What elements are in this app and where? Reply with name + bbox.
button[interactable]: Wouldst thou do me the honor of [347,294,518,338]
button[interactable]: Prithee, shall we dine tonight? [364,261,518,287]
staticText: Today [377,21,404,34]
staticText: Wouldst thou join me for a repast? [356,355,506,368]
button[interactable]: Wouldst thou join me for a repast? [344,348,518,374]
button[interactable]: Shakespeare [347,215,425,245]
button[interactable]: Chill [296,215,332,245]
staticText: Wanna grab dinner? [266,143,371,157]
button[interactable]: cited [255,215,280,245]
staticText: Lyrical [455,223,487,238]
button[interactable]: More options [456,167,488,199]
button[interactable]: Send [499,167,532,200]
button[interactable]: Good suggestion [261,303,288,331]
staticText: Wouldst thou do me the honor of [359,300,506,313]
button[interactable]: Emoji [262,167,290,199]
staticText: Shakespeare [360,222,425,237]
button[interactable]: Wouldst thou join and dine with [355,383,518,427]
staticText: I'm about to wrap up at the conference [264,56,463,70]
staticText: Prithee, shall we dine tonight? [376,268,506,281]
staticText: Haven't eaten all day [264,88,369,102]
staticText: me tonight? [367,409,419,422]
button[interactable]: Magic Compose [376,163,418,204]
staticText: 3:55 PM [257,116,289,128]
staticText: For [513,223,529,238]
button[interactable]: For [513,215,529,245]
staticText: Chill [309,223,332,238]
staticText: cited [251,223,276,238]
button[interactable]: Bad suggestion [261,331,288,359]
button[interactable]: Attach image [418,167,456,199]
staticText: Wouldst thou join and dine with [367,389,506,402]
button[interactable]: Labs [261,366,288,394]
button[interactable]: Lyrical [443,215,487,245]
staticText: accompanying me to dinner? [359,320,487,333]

· · · ·

= WHAT NEEDS TO BE DONE =
Say how many lines in the records contain the string "join", and say nothing else.

= TASK SOLUTION =
4